Dataset records:
···

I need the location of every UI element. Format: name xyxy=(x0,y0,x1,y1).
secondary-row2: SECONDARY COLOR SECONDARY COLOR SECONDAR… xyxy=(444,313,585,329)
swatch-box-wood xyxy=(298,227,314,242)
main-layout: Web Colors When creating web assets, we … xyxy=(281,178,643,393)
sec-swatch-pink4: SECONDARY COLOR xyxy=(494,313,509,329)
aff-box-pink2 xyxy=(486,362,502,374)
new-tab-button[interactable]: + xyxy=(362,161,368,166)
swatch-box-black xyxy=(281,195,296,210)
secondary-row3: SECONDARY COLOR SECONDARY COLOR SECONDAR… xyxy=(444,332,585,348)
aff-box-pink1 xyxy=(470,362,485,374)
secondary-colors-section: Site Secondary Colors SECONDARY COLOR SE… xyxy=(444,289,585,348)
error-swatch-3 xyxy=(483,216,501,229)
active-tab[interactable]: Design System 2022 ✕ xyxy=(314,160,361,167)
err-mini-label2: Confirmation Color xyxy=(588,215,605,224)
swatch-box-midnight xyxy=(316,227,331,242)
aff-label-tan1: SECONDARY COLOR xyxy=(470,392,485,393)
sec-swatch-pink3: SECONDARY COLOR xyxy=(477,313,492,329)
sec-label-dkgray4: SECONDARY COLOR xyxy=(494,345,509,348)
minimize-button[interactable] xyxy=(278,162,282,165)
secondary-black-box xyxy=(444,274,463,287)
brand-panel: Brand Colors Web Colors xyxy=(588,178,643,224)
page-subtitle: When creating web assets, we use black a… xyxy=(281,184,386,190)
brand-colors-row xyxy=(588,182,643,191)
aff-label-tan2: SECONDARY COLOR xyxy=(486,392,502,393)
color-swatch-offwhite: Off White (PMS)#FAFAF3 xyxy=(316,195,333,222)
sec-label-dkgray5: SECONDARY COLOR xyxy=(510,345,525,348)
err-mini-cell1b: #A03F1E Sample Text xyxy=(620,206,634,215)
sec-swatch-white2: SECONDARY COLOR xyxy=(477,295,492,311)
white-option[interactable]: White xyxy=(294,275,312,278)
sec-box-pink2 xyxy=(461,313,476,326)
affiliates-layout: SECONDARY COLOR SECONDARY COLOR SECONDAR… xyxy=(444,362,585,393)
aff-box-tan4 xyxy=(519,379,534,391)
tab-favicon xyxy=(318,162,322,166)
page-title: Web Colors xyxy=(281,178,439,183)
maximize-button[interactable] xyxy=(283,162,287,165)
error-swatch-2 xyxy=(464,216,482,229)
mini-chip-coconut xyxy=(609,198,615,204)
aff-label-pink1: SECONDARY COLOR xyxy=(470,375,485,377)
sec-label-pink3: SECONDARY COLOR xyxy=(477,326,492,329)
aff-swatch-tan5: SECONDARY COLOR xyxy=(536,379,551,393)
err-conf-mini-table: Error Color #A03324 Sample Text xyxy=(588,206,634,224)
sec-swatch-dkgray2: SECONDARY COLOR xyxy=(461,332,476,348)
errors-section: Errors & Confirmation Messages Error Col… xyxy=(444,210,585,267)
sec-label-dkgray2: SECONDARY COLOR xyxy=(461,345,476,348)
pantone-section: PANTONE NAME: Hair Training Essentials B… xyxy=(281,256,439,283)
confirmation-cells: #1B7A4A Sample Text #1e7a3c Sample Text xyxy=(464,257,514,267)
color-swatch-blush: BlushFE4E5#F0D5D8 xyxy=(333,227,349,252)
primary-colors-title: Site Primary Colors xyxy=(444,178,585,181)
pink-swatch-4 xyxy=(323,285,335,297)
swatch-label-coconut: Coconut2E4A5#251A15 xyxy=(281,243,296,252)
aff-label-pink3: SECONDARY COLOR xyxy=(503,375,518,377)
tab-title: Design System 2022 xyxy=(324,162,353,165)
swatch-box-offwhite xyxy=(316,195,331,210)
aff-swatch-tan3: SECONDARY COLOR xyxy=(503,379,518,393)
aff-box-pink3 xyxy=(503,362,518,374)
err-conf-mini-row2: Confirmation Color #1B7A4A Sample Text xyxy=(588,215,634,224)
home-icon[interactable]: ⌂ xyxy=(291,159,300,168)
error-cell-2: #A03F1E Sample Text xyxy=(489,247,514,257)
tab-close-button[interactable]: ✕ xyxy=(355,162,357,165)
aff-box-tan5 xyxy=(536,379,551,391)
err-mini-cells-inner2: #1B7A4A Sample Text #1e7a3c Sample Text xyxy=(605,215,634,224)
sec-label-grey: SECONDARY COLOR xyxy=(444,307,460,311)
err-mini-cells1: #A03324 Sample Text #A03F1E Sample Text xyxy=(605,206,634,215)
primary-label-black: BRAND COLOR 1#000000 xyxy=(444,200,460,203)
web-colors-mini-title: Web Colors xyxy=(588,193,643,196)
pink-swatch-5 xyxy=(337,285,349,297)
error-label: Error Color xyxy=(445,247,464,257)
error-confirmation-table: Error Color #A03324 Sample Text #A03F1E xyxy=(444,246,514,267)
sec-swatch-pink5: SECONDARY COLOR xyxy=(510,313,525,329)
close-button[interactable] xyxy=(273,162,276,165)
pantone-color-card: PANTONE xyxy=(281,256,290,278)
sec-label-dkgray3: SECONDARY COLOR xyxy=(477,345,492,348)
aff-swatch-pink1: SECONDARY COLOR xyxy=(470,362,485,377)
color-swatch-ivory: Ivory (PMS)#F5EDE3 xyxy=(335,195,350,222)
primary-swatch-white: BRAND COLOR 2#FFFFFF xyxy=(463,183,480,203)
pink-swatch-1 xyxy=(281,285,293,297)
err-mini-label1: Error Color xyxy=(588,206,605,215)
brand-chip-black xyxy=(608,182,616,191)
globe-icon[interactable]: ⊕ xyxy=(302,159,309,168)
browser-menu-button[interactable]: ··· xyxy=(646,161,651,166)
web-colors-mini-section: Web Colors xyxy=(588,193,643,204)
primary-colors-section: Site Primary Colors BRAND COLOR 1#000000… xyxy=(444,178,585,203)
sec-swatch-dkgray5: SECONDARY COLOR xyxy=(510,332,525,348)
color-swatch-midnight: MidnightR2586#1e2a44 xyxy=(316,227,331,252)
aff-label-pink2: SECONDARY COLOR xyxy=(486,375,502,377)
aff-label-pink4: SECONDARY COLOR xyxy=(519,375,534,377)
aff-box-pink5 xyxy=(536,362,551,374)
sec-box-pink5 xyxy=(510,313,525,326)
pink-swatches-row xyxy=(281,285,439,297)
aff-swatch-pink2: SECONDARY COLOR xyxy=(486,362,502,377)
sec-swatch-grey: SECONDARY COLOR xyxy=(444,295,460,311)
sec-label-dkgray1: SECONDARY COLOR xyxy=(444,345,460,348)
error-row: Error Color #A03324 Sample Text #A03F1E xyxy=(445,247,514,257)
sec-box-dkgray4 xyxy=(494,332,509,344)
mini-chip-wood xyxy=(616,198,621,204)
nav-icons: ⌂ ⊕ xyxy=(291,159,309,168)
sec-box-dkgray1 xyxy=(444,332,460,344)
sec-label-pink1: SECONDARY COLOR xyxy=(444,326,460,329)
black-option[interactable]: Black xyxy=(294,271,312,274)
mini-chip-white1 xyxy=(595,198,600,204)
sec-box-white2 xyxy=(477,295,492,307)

···

• **Exercise requirements**
Search the entries for the word "option". Copy every line where it occurs.

• **Completed exercise**
white-option[interactable]: White xyxy=(294,275,312,278)
black-option[interactable]: Black xyxy=(294,271,312,274)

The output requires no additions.